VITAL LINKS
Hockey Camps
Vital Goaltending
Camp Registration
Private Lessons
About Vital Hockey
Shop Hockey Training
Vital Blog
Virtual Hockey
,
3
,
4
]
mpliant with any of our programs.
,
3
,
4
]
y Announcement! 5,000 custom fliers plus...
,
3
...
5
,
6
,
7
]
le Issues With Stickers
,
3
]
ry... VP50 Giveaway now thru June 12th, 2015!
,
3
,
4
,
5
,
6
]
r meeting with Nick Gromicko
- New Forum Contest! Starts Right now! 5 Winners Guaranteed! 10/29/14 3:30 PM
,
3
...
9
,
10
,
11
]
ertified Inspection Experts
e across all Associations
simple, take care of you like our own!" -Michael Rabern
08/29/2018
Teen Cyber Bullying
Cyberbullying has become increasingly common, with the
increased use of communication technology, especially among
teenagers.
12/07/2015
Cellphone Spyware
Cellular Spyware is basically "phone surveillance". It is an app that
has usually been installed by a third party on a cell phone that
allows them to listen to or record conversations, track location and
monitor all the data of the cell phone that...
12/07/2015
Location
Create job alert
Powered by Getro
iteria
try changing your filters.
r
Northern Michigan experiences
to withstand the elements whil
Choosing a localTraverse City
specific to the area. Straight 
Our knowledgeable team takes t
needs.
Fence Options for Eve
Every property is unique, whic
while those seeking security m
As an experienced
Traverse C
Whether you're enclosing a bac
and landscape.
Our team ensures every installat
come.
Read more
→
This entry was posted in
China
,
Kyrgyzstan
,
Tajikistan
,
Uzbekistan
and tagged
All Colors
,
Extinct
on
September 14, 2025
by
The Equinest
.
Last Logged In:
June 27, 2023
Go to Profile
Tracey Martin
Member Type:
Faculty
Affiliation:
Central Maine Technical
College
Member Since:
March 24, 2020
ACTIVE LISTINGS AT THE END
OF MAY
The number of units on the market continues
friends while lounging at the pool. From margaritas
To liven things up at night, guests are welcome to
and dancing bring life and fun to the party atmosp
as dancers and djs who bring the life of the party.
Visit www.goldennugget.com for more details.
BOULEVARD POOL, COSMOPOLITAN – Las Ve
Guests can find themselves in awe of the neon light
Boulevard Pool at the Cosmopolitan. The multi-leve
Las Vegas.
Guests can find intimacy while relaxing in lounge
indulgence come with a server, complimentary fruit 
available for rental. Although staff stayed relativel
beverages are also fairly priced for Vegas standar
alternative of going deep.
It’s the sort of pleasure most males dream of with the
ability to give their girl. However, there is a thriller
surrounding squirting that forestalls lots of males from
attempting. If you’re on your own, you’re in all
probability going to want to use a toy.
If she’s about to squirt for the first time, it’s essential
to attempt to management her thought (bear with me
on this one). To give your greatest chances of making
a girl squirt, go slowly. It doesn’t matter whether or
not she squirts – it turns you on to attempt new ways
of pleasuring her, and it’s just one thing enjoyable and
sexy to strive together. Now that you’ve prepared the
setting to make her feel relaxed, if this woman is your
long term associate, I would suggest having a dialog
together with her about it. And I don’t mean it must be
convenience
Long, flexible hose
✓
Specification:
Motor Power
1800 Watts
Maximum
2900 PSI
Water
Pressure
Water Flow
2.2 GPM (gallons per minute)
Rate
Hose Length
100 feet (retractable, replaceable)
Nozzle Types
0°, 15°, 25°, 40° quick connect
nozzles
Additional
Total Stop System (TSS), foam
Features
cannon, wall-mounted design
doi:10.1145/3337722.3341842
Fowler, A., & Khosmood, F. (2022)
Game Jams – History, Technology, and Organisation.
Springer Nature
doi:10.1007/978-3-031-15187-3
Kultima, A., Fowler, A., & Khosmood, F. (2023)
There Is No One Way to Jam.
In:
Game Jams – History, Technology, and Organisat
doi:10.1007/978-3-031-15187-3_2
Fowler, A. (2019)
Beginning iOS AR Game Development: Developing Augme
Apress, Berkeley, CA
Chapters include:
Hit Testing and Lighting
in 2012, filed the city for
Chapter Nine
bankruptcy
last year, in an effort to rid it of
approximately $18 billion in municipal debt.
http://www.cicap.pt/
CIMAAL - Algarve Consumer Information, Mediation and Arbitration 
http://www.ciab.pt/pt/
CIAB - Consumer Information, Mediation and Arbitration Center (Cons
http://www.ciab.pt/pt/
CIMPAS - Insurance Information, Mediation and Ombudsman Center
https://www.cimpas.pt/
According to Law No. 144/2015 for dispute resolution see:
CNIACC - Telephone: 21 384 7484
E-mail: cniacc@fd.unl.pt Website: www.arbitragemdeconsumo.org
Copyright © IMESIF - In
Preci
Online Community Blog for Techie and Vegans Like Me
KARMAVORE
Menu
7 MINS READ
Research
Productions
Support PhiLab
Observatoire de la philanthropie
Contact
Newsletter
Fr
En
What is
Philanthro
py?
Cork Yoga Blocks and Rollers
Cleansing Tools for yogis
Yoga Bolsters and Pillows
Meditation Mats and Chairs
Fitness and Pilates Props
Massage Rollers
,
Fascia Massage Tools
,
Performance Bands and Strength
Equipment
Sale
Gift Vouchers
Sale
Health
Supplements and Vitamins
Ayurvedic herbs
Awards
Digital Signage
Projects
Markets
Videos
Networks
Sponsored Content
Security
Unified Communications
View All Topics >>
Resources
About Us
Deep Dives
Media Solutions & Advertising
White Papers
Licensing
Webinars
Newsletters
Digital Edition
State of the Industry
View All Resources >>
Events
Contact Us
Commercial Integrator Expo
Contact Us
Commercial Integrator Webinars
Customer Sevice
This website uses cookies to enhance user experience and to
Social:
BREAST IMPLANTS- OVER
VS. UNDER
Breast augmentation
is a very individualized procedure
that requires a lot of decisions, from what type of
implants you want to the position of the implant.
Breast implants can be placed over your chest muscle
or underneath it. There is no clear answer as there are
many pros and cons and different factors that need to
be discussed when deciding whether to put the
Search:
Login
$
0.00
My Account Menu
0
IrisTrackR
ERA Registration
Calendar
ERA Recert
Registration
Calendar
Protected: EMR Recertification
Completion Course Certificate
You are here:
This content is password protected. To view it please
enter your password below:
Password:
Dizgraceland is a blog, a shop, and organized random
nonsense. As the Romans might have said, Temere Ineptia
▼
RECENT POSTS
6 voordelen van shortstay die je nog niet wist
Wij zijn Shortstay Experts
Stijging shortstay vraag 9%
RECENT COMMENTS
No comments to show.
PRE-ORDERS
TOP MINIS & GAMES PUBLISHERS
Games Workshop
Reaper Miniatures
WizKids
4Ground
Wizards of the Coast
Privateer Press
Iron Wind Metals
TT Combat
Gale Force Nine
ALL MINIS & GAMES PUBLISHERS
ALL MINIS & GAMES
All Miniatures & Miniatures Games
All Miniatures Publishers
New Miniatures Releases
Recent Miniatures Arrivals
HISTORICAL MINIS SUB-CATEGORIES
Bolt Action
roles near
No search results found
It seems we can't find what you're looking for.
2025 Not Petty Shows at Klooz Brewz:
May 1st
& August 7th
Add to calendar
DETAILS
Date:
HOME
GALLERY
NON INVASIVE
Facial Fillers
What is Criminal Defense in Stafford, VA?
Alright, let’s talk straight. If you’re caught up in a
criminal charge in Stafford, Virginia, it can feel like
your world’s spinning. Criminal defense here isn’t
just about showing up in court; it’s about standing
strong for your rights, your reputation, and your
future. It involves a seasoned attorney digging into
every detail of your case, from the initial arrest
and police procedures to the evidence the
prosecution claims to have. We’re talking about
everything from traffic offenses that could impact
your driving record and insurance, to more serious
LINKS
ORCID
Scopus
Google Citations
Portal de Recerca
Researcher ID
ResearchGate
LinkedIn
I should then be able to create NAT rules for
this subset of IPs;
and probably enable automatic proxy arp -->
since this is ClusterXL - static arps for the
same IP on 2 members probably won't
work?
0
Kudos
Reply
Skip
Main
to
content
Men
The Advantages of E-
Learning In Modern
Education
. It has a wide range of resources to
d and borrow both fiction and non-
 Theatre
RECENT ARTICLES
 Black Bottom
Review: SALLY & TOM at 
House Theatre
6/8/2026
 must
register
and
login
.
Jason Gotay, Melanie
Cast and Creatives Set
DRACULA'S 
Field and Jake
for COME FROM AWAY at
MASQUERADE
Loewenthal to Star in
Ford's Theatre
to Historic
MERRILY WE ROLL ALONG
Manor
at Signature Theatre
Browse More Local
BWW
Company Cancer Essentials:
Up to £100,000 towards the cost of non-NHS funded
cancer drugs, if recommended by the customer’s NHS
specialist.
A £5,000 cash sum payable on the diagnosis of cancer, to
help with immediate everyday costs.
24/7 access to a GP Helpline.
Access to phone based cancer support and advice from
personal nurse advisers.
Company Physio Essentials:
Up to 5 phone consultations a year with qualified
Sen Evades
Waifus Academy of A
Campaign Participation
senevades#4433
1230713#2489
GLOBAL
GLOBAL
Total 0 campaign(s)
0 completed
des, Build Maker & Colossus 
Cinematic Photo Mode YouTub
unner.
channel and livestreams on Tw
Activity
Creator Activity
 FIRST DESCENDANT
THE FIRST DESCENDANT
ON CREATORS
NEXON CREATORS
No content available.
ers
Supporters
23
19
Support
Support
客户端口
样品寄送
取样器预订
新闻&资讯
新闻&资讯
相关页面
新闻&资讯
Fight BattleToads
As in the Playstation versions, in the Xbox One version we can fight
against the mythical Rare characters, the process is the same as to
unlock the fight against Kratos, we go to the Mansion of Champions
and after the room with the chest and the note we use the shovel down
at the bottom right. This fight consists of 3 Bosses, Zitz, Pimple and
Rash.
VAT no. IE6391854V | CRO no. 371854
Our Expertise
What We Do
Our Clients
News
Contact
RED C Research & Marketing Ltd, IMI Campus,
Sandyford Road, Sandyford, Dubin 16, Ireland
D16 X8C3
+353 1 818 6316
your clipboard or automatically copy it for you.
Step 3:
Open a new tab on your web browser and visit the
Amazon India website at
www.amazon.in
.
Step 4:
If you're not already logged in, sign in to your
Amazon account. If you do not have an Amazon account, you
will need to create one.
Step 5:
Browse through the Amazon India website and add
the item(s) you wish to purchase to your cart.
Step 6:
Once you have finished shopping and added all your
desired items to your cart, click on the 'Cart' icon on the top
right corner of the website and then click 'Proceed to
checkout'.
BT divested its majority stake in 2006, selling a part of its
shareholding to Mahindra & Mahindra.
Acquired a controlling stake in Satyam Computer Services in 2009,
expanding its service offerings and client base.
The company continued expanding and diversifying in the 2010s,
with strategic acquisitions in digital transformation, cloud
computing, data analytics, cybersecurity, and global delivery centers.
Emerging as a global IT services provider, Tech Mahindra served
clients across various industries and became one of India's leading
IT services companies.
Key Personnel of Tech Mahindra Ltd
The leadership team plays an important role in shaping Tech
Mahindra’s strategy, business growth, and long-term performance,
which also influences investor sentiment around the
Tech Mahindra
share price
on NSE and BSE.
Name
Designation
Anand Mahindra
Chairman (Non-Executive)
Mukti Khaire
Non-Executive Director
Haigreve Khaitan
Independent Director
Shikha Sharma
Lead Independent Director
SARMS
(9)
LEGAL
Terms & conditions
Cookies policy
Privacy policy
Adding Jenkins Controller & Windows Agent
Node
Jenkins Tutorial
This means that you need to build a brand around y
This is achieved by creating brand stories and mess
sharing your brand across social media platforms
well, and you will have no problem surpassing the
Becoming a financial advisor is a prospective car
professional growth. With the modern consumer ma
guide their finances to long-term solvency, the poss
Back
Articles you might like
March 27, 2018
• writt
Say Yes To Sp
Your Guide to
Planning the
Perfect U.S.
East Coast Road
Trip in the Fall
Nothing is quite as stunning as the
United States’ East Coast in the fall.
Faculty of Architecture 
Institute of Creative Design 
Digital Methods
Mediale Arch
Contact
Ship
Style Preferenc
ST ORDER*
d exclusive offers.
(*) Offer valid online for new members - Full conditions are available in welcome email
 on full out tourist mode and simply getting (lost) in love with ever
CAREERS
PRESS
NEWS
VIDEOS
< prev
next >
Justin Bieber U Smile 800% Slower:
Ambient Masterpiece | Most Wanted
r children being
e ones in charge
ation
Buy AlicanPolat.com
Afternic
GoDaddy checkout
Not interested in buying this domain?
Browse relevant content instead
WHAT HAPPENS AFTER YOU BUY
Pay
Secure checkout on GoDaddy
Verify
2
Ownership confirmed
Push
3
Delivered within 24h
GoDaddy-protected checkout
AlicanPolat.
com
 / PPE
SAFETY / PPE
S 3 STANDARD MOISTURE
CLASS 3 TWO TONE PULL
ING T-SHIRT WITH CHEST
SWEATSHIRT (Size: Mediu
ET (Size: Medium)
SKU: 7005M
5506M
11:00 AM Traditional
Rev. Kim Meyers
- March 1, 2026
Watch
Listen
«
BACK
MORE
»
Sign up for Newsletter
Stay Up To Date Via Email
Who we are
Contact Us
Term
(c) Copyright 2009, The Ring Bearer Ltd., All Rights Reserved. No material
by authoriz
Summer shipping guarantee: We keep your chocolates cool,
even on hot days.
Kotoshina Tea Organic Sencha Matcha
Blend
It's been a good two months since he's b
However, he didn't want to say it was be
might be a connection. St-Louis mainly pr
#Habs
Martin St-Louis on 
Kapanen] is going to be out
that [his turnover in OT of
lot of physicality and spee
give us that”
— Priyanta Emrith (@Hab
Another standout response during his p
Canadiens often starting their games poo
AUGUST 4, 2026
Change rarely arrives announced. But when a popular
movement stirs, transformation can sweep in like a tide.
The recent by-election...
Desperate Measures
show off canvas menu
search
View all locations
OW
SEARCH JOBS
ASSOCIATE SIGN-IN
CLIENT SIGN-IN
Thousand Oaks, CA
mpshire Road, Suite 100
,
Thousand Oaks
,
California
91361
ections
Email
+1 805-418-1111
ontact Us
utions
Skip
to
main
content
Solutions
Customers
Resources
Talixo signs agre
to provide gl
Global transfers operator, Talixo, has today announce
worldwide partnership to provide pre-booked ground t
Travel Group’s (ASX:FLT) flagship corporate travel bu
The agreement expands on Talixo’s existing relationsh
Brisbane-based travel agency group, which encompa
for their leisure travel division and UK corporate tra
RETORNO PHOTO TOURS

* * * * * * *

What needs to be done: Copy back the listing above exactly, but only from the line with "last year, in an effort to rid it of" through the line with "6 voordelen van", both ends included.

Response to this task:
last year, in an effort to rid it of
approximately $18 billion in municipal debt.
http://www.cicap.pt/
CIMAAL - Algarve Consumer Information, Mediation and Arbitration 
http://www.ciab.pt/pt/
CIAB - Consumer Information, Mediation and Arbitration Center (Cons
http://www.ciab.pt/pt/
CIMPAS - Insurance Information, Mediation and Ombudsman Center
https://www.cimpas.pt/
According to Law No. 144/2015 for dispute resolution see:
CNIACC - Telephone: 21 384 7484
E-mail: cniacc@fd.unl.pt Website: www.arbitragemdeconsumo.org
Copyright © IMESIF - In
Preci
Online Community Blog for Techie and Vegans Like Me
KARMAVORE
Menu
7 MINS READ
Research
Productions
Support PhiLab
Observatoire de la philanthropie
Contact
Newsletter
Fr
En
What is
Philanthro
py?
Cork Yoga Blocks and Rollers
Cleansing Tools for yogis
Yoga Bolsters and Pillows
Meditation Mats and Chairs
Fitness and Pilates Props
Massage Rollers
,
Fascia Massage Tools
,
Performance Bands and Strength
Equipment
Sale
Gift Vouchers
Sale
Health
Supplements and Vitamins
Ayurvedic herbs
Awards
Digital Signage
Projects
Markets
Videos
Networks
Sponsored Content
Security
Unified Communications
View All Topics >>
Resources
About Us
Deep Dives
Media Solutions & Advertising
White Papers
Licensing
Webinars
Newsletters
Digital Edition
State of the Industry
View All Resources >>
Events
Contact Us
Commercial Integrator Expo
Contact Us
Commercial Integrator Webinars
Customer Sevice
This website uses cookies to enhance user experience and to
Social:
BREAST IMPLANTS- OVER
VS. UNDER
Breast augmentation
is a very individualized procedure
that requires a lot of decisions, from what type of
implants you want to the position of the implant.
Breast implants can be placed over your chest muscle
or underneath it. There is no clear answer as there are
many pros and cons and different factors that need to
be discussed when deciding whether to put the
Search:
Login
$
0.00
My Account Menu
0
IrisTrackR
ERA Registration
Calendar
ERA Recert
Registration
Calendar
Protected: EMR Recertification
Completion Course Certificate
You are here:
This content is password protected. To view it please
enter your password below:
Password:
Dizgraceland is a blog, a shop, and organized random
nonsense. As the Romans might have said, Temere Ineptia
▼
RECENT POSTS
6 voordelen van shortstay die je nog niet wist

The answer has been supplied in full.